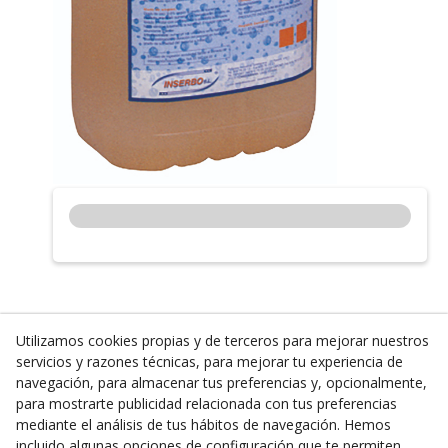
Utilizamos cookies propias y de terceros para mejorar nuestros
servicios y razones técnicas, para mejorar tu experiencia de
Inserbo, S.L.
navegación, para almacenar tus preferencias y, opcionalmente,
para mostrarte publicidad relacionada con tus preferencias
Pol. Industrial Torrefarrera C/. Ponent, 3
mediante el análisis de tus hábitos de navegación. Hemos
25123
Torrefarrera
(
Lleida
)
España
incluido algunas opciones de configuración que te permiten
☆ ☆ ☆ ☆
*THE PROBLEM:*
Each line from the one containing "navegación, para almacenar" through the end of the material must be output exactly, and no other line.

*TASK RESULT:*
navegación, para almacenar tus preferencias y, opcionalmente,
para mostrarte publicidad relacionada con tus preferencias
Pol. Industrial Torrefarrera C/. Ponent, 3
mediante el análisis de tus hábitos de navegación. Hemos
25123
Torrefarrera
(
Lleida
)
España
incluido algunas opciones de configuración que te permiten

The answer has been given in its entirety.